January 31, 2012

Just Saying

I have a sad story to tell.  Not the kind where you need twelve boxes of tissues and an IV drip so you don't die of dehydration.  Just the kind that makes me depressed.  I had intended for there to be a full story last week up on this very site, but the Gods of the Internet had other plans for me.  You see, as I was ready to post my Pulitzer-worthy piece, my connection suffered a massive coronary stroke and my draft DID NOT save on Blogger's server...crap.  It was meant to deal with the notion of "fault" as perceived by our culture and was poised to host a good discussion, but with a weeks worth of content now lost to oblivion, I'm in the process of piecing it back together. As such, I have something new to talk about while I reassemble over the coming days ("days"...how quaint).  Just something to tide you over; except...

It's not "Just" anything!

I've been having a few pseudo-spiritual, quasi-intellectual, and other hyphenated-concept-based discussions with friends and colleagues lately and I've noticed a trend in our discussions that has started to bother me.  In discussing spiritual matters, it's impossible not to end up "taking a side" in the everlasting and ridiculous debate that is religion/science and their respective roles in human society.  Regardless of your particular stance on the matter, there's always a wall you simply can't break that stands between your understanding of something and your "opponent's" understanding of that same thing.  For the longest time, I thought it was stubborness or refusal to allow other perspectives preventing a more mutual comprehension, but now that I've had these discussions more frequently, I think I've found the more likely culprit: dismisal.

To provide context for this, let me give you an example of the kind of discussion I'm talking about.  This example is pulled from a real conversation I had, but I've removed any means of identification of the parties involved so as not to embarasss or hurt.  Please note: I don't think anything said left anyone feeling hurt or embarassed at any point in the conversation, but it seems like the right thing to do anyway.

John Q: Do you believe in ghosts?
Me: No, not really.
John Q: Well, how do you explain them, then?
Me: Do they require explanation?  I've never really given them much thought.
John Q: Well, I think so, since I saw one once.
Me: Did you?
John Q: I think so.  I saw one in a dream. It was a relative of mine who died recently.  It was their[sic(k)...of this grammatical issue] image; I'm sure of it!
Me: Hmmm...well, I don't think it was a ghost, but I believe you saw something.
John Q: Well, what was it then?
Me: I'd say that it was your subconscious putting bits of memory together to create the image of your relative.  See, your brain puts things together for you, even when you're not actively thinking about them so you can just move on.  I bet that's why you saw your relative in your dream.
John Q: So you're saying it was just stuff in my brain?  [Author's Note: emphasis added for...well...emphasis]

I won't continue the conversation since it doesn't matter what was said from this point forward.  We'd both made our cases, and we both reached our blocking point at that moment.  Whether your agree with my evaluation, or my friend's, the problem lies in the dismisal of one side's explanation; the use of the word "just" to trivialize one side's perspective.

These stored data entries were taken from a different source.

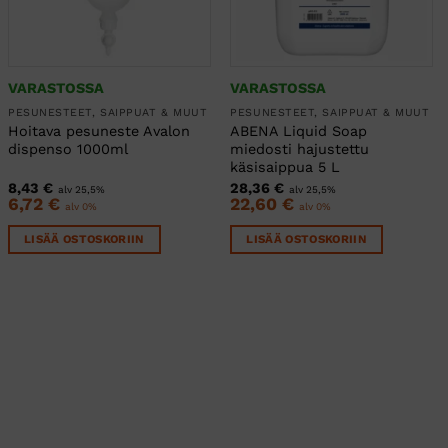
VARASTOSSA
VARASTOSSA
PESUNESTEET, SAIPPUAT & MUUT
PESUNESTEET, SAIPPUAT & MUUT
Hoitava pesuneste Avalon
ABENA Liquid Soap
dispenso 1000ml
miedosti hajustettu
käsisaippua 5 L
8,43
€
28,36
€
alv 25,5%
alv 25,5%
6,72
€
22,60
€
alv 0%
alv 0%
LISÄÄ OSTOSKORIIN
LISÄÄ OSTOSKORIIN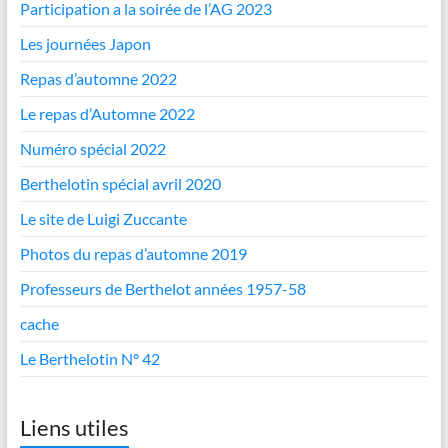
Participation a la soirée de l’AG 2023
Les journées Japon
Repas d’automne 2022
Le repas d’Automne 2022
Numéro spécial 2022
Berthelotin spécial avril 2020
Le site de Luigi Zuccante
Photos du repas d’automne 2019
Professeurs de Berthelot années 1957-58
cache
Le Berthelotin N° 42
Liens utiles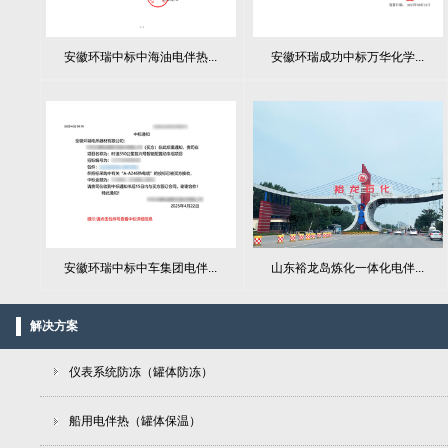
安徽环瑞中标中海油电伴热...
安徽环瑞成功中标万华化学...
山东裕龙岛炼化一体化电伴...
安徽环瑞中标中车集团电伴...
解决方案
仪表系统防冻（罐体防冻）
船用电伴热（罐体保温）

I'm not suggesting that John Q was trying to say that my argument had no validity nor am I saying that John Q was wrong to disagree with me. What I noticed in that conversation, though, was that the desire to belive in one explanation over the other, led to a point where one of us had to either concede, or make the other side irrelevant.  So they went with the latter. 

I've encountered this multiple times in multiple conversations and it's always bothered me, but I'd not been able to really see why until recently.  All the hundreds of conversations and arguments about religion and science (and there inherent COMPATABILITY...another post, I promise) always left me feeling defeated no matter how well I argued.  I've walked away from all of them secure in the knowledge that I fought well, but couldn't really accomplish anything.  "Well, you never will!" I hear some of you say.  Mayhap.  On the other hand, since the problem has no solution inherent to either side, perhaps the solution lies in their union.

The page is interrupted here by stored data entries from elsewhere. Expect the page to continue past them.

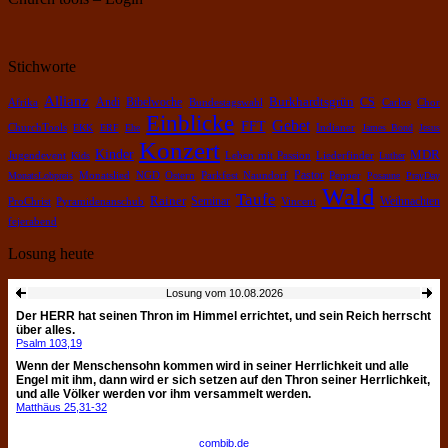
Stichworte
Allianz
Burkhardtsgrün
Bibelwoche
Andi
CS
Chor
Afrika
Bundestagswahl
Carlos
Einblicke
Gebet
FFT
ChurchTools
EKK
ERF
Ehe
Indianer
James Bond
Jesus
Konzert
Kinder
MDR
Leben mit Passion
Jugendevent
Kids
Liederfinder
Luther
Pastor
Pepper
MonatsLobpreis
Monatslied
NGD
Ostern
Parkfest Naundorf
Posaune
PrayDay
Wald
Taufe
Rainer
Weihnachten
Pyramidenanschub
Seminar
ProChrist
Vincent
fejerabend
Losung heute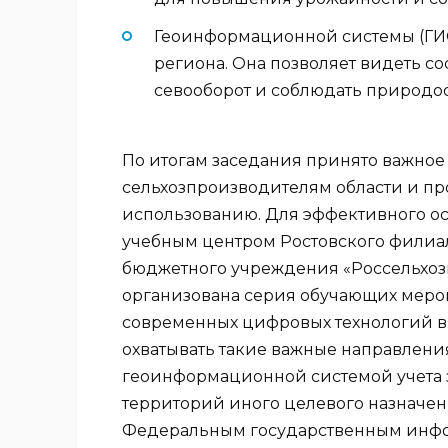
Геоинформационной системы (ГИС
региона. Она позволяет видеть с
севооборот и соблюдать природо
По итогам заседания принято важное
сельхозпроизводителям области и п
использованию. Для эффективного о
учебным центром Ростовского филиа
бюджетного учреждения «Россельхозц
организована серия обучающих мер
современных цифровых технологий в 
охватывать такие важные направлени
геоинформационной системой учета 
территорий иного целевого назначен
Федеральным государственным инфо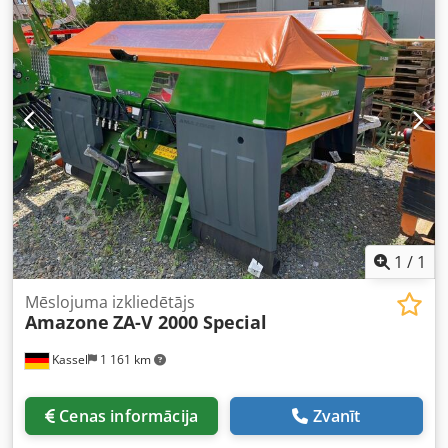
1
/
1
Mēslojuma izkliedētājs
Amazone
ZA-V 2000 Special
Kassel
1 161 km
Cenas informācija
Zvanīt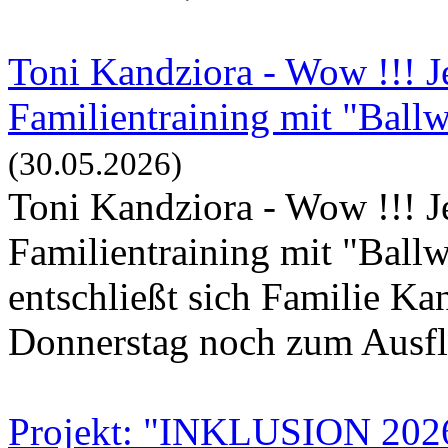
Toni Kandziora - Wow !!! 
Familientraining mit "Ball
(30.05.2026)
Toni Kandziora - Wow !!! 
Familientraining mit "Bal
entschließt sich Familie Kan
Donnerstag noch zum Ausflu
Projekt: "INKLUSION 202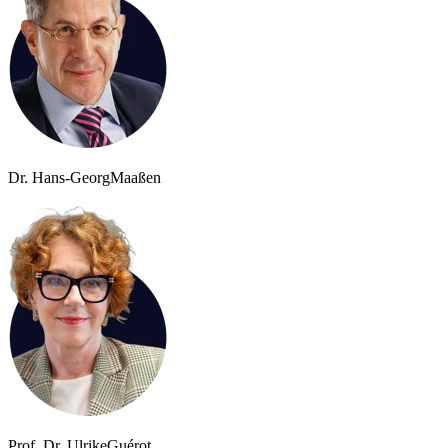
Dr. Hans-Georg
Maaßen
Prof. Dr. Ulrike
Guérot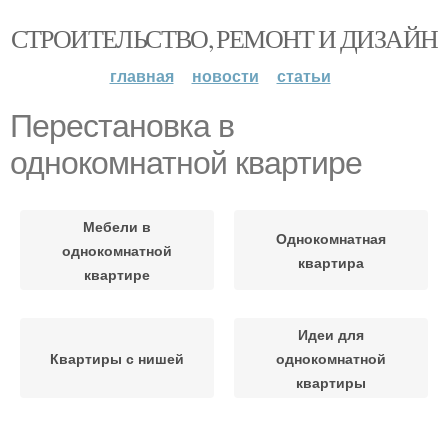
СТРОИТЕЛЬСТВО, РЕМОНТ И ДИЗАЙН
главная
новости
статьи
Перестановка в
однокомнатной квартире
Мебели в
Однокомнатная
однокомнатной
квартира
квартире
Идеи для
Квартиры с нишей
однокомнатной
квартиры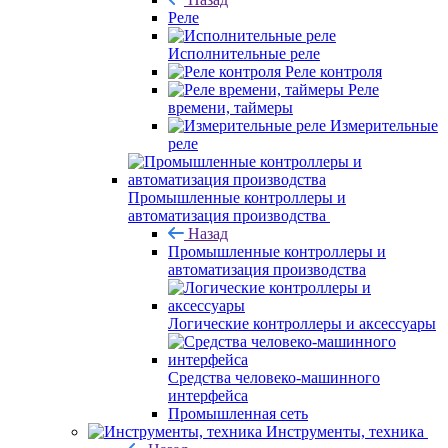
Реле
Исполнительные реле
Реле контроля
Реле
времени, таймеры
Измерительные
реле
Промышленные контроллеры и
автоматизация производства
Назад
Промышленные контроллеры и
автоматизация производства
Логические контроллеры и аксессуары
Средства человеко-машинного
интерфейса
Промышленная сеть
Инструменты, техника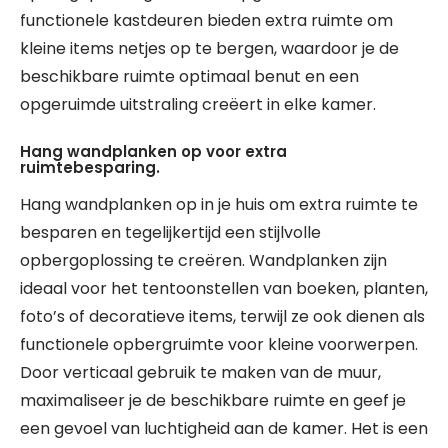
functionele kastdeuren bieden extra ruimte om
kleine items netjes op te bergen, waardoor je de
beschikbare ruimte optimaal benut en een
opgeruimde uitstraling creëert in elke kamer.
Hang wandplanken op voor extra
ruimtebesparing.
Hang wandplanken op in je huis om extra ruimte te
besparen en tegelijkertijd een stijlvolle
opbergoplossing te creëren. Wandplanken zijn
ideaal voor het tentoonstellen van boeken, planten,
foto’s of decoratieve items, terwijl ze ook dienen als
functionele opbergruimte voor kleine voorwerpen.
Door verticaal gebruik te maken van de muur,
maximaliseer je de beschikbare ruimte en geef je
een gevoel van luchtigheid aan de kamer. Het is een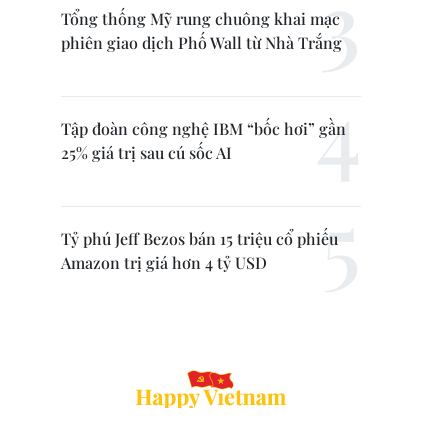
Tổng thống Mỹ rung chuông khai mạc
phiên giao dịch Phố Wall từ Nhà Trắng
Tập đoàn công nghệ IBM “bốc hơi” gần
25% giá trị sau cú sốc AI
Tỷ phú Jeff Bezos bán 15 triệu cổ phiếu
Amazon trị giá hơn 4 tỷ USD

By saying that what John Q saw was a collection of subconscious images and emotions that are brought together in the unconscious mind to form a person's visage, I had somehow devalued their understanding of their experience [Quick Tangent: Attention Sash...er...grammar police! I know full well I should use "His/Her" and not "Their", but it's too anoying, and no other language I can name has to put up with this nonsense, so I'm protecting their identity with "they/their" from now on...sorry.]. They chose to explain their vision through a spiritual "miracle" rather than the scientific terms I'd chosen. "Ghost" explains it better and in a more comfortable way; I get that.  It makes sense to me, but what I feel is missing from both that and the statement "just stuff in my brain" is the acknowledgement of how miraculous that "stuff" is.

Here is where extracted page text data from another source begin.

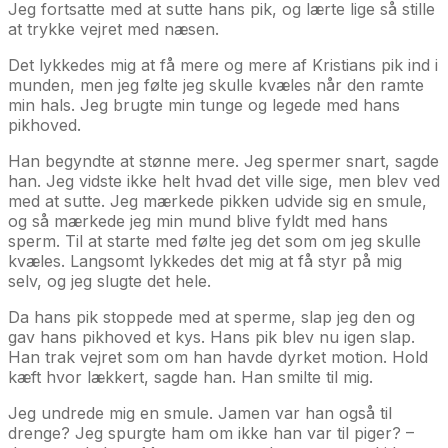
Jeg fortsatte med at sutte hans pik, og lærte lige så stille
at trykke vejret med næsen.
Det lykkedes mig at få mere og mere af Kristians pik ind i
munden, men jeg følte jeg skulle kvæles når den ramte
min hals. Jeg brugte min tunge og legede med hans
pikhoved.
Han begyndte at stønne mere. Jeg spermer snart, sagde
han. Jeg vidste ikke helt hvad det ville sige, men blev ved
med at sutte. Jeg mærkede pikken udvide sig en smule,
og så mærkede jeg min mund blive fyldt med hans
sperm. Til at starte med følte jeg det som om jeg skulle
kvæles. Langsomt lykkedes det mig at få styr på mig
selv, og jeg slugte det hele.
Da hans pik stoppede med at sperme, slap jeg den og
gav hans pikhoved et kys. Hans pik blev nu igen slap.
Han trak vejret som om han havde dyrket motion. Hold
kæft hvor lækkert, sagde han. Han smilte til mig.
Jeg undrede mig en smule. Jamen var han også til
drenge? Jeg spurgte ham om ikke han var til piger? –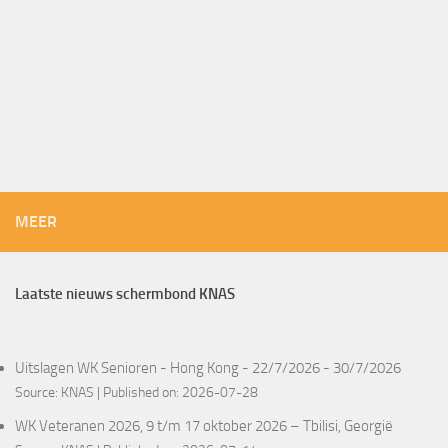
MEER
Laatste nieuws schermbond KNAS
Uitslagen WK Senioren - Hong Kong - 22/7/2026 - 30/7/2026
Source:
KNAS
Published on: 2026-07-28
WK Veteranen 2026, 9 t/m 17 oktober 2026 – Tbilisi, Georgië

I said earlier that the real problem with debating science and religion is that each side tries to win the debate on it's own terms.  It's NOT possible. Science can't work in terms that don't have empirical data and scientific methodology, and religion can't explain in terms that aren't born out of tradition, ritual, and a sense of the supernatural.  These two forms of thinking are not capable of conceding to one another's viewpoint without sacrificing the footing that makes them what they are.  But what is lost in that crossfire, is the fact that both religious wonder and scientific phenomena are truly spectacular in their manifestations; particularly when they explain one another. 

Isn't it "miraculous" how the neurons that compose the pathways of the brain use simple electrical pulses to create the thoughts that we need to compose a symphony, solve an equation, paint a portrait, or synthesize a new compound?  Is it not "wonderous" how the entirety of our universe can be broken down into a mere handful of simple, invisible (to our eyes, anyway) particles called elements? Obviously, when I have these discussions, I end up coming down on the side of science, but I feel like something is lost if we don't allow ourselves the sense of awe that comes from "spritual" experience.  It was missing out on something spectacular for John Q to dismiss my explanation as "just stuff in my brain", but it would be equally wrong of me to do the same from my end.  I may not believe in ghosts (and I still don't), but that doesn't mean I can't be amazed at the occurence of natural phenomena.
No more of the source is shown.